Contra toda tentación antigua o moderna del docetismo, de ceder a la “apariencia”, el Evangelista nos recuerda a todos la cruda certeza de la realidad. Pero al mismo tiempo tiende a profundizar el significado del acontecimiento salvífico y a expresarlo a través del símbolo. Él, por tanto, en el episodio de la lanzada, ve un profundo significado: como de la roca golpeada por Moisés brotó en el desierto un manantial de agua (cf. Nm 20, 8-11), así del costado de Cristo, herido por la lanza, brotó un torrente de agua para saciar la sed del nuevo pueblo de Dios. Este torrente es el don del Espíritu, (cf. Jn 7, 37-39), que alimenta en nosotros la vida divina.

Finalmente, del Corazón atravesado de Cristo brota la Iglesia. Como del costado de Adán que dormía fue extraída Eva, su esposa, así – según una tradición patrística que se remonta a los primeros siglos - , del costado abierto del Salvador, que dormía sobre la cruz en el sueño de la muerte, fue extraída la Iglesia, su esposa. Esta se forma precisamente del agua y de la sangre,- Bautismo y Eucaristía -, que brotan del Corazón traspasado.
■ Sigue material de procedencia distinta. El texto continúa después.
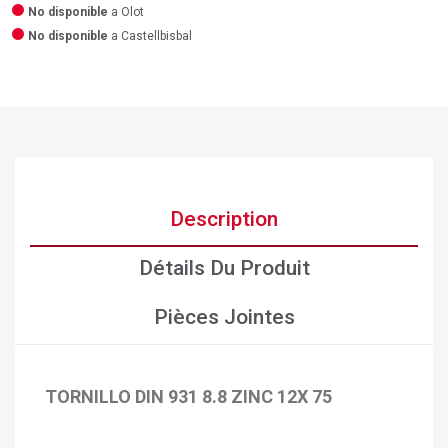
No disponible
a Olot
No disponible
a Castellbisbal
Description
Détails Du Produit
Pièces Jointes
TORNILLO DIN 931 8.8 ZINC 12X 75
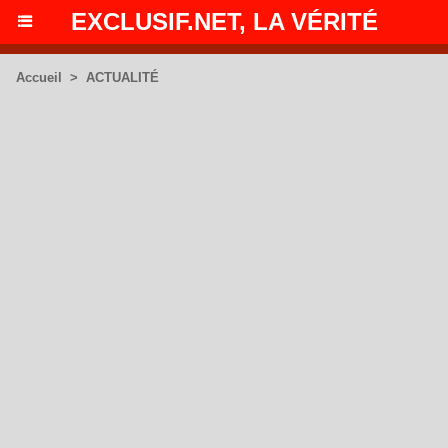
EXCLUSIF.NET, LA VÉRITÉ
Accueil
>
ACTUALITÉ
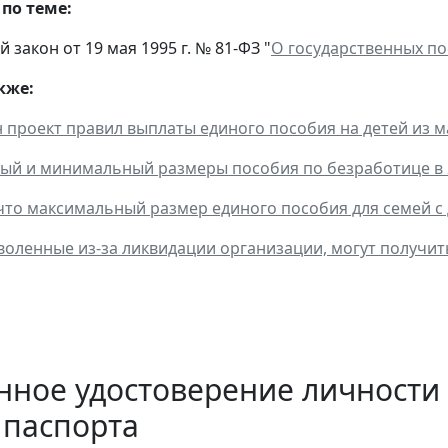
по теме:
закон от 19 мая 1995 г. № 81-ФЗ "
О государственных п
кже:
 проект правил выплаты единого пособия на детей из 
й и минимальный размеры пособия по безработице в 2
что максимальный размер единого пособия для семей с д
оленные из-за ликвидации организации, могут получит
нное удостоверение личности
 паспорта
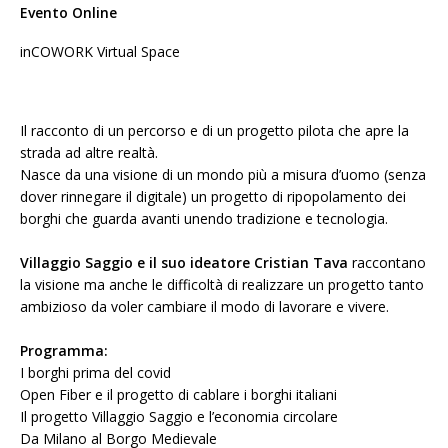
Evento Online
inCOWORK Virtual Space
Il racconto di un percorso e di un progetto pilota che apre la
strada ad altre realtà.
Nasce da una visione di un mondo più a misura d’uomo (senza
dover rinnegare il digitale) un progetto di ripopolamento dei
borghi che guarda avanti unendo tradizione e tecnologia.
Villaggio Saggio e il suo ideatore Cristian Tava
raccontano
la visione ma anche le difficoltà di realizzare un progetto tanto
ambizioso da voler cambiare il modo di lavorare e vivere.
Programma:
I borghi prima del covid
Open Fiber e il progetto di cablare i borghi italiani
Il progetto Villaggio Saggio e l’economia circolare
Da Milano al Borgo Medievale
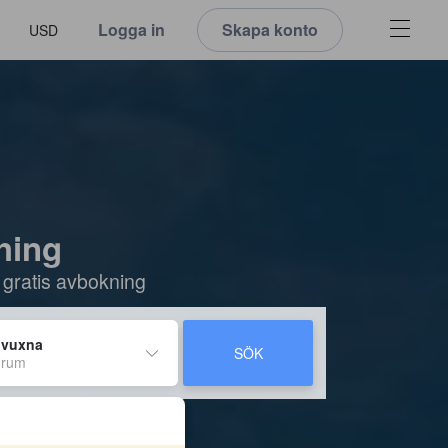
Logga in
Skapa konto
USD
ching
 gratis avbokning
 vuxna
SÖK
 rum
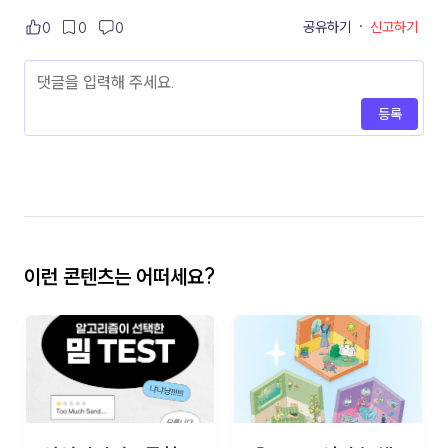
공유하기
·
신고하기
0
0
0
등록
이런 콘텐츠는 어떠세요?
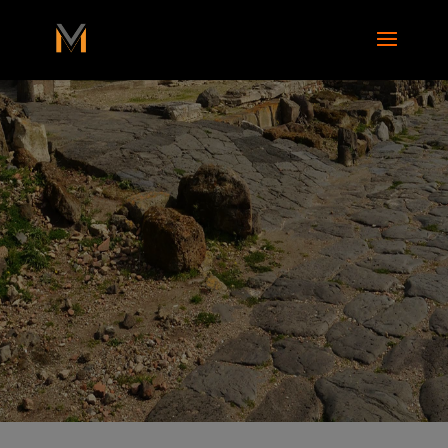
add_action( 'wp_footer', function() { ?>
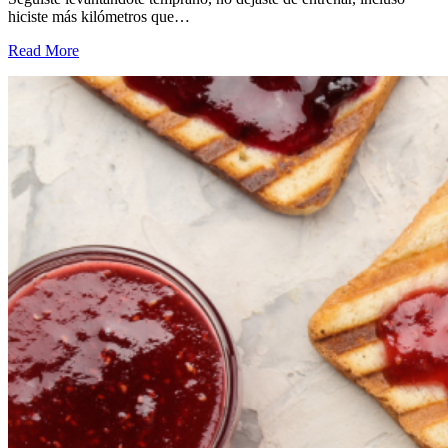
hiciste más kilómetros que…
Read More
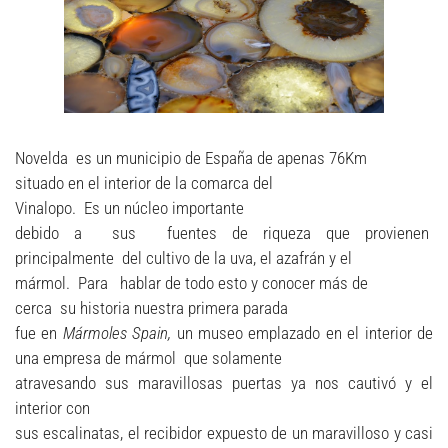
Novelda es un municipio de España de apenas 76Km
situado en el interior de la comarca del
Vinalopo. Es un núcleo importante
debido a sus fuentes de riqueza que provienen
principalmente del cultivo de la uva, el azafrán y el
mármol. Para hablar de todo esto y conocer más de
cerca su historia nuestra primera parada
fue en
Mármoles Spain,
un museo emplazado en el interior de
una empresa de mármol que solamente
atravesando sus maravillosas puertas ya nos cautivó y el
interior con
sus escalinatas, el recibidor expuesto de un maravilloso y casi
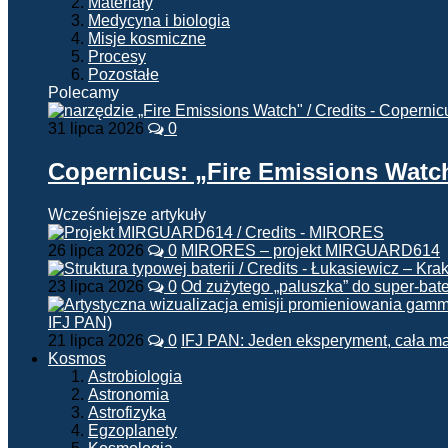
Materiały
Medycyna i biologia
Misje kosmiczne
Procesy
Pozostałe
Polecamy
31 lipca 2026
0
Copernicus: „Fire Emissions Watc
Wcześniejsze artykuły
26 lipca 2026
0
MIRORES – projekt MIRGUARD614
23 lipca 2026
0
Od zużytego „paluszka” do super-bate
21 lipca 2026
0
IFJ PAN: Jeden eksperyment, cała m
Kosmos
Astrobiologia
Astronomia
Astrofizyka
Egzoplanety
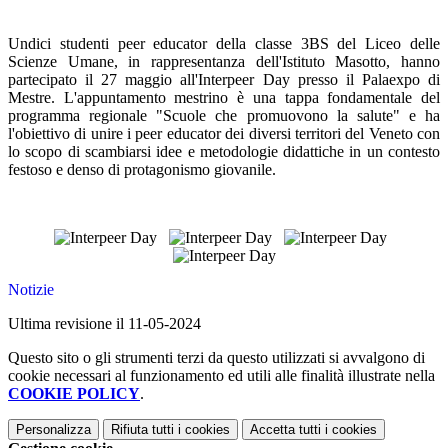
Undici studenti peer educator della classe 3BS del Liceo delle
Scienze Umane, in rappresentanza dell'Istituto Masotto, hanno
partecipato il 27 maggio all'Interpeer Day presso il Palaexpo di
Mestre. L'appuntamento mestrino è una tappa fondamentale del
programma regionale "Scuole che promuovono la salute" e ha
l'obiettivo di unire i peer educator dei diversi territori del Veneto con
lo scopo di scambiarsi idee e metodologie didattiche in un contesto
festoso e denso di protagonismo giovanile.
Notizie
Ultima revisione il 11-05-2024
Questo sito o gli strumenti terzi da questo utilizzati si avvalgono di
cookie necessari al funzionamento ed utili alle finalità illustrate nella
COOKIE POLICY
.
Personalizza
Rifiuta tutti
i cookies
Accetta tutti
i cookies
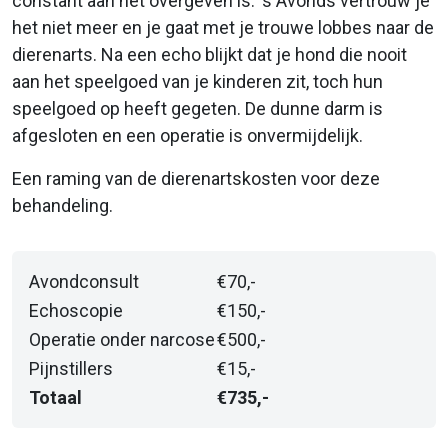
constant aan het overgeven is. ‘s Avonds vertrouw je
het niet meer en je gaat met je trouwe lobbes naar de
dierenarts. Na een echo blijkt dat je hond die nooit
aan het speelgoed van je kinderen zit, toch hun
speelgoed op heeft gegeten. De dunne darm is
afgesloten en een operatie is onvermijdelijk.
Een raming van de dierenartskosten voor deze
behandeling.
Avondconsult
€70,-
Echoscopie
€150,-
Operatie onder narcose
€500,-
Pijnstillers
€15,-
Totaal
€735,-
Por eso, con razón afirma la Constitución conciliar sobre la liturgia: “Del costado de Cristo dormido en la cruz, nació el sacramento admirable de la Iglesia entera” (Sacrosanctum Concilium, 5).

Junto a la Cruz, advierte el Evangelista, se encontraba la Madre de Jesús (cf. Jn 19, 25). Ella vió el Corazón abierto del que fluían sangre y agua – sangre tomada de su sangre -, y comprendió que la sangre del Hijo era derramada por nuestra salvación. Entonces comprendió hasta el fondo el significado de las palabras que le Hijo le había dirigido poco antes: “Mujer, he ahí a tu hijo” (Jn 19, 26): la Iglesia que brotaba del Corazón atravesado era confiada a sus cuidados de Madre… 30 de julio, 1989.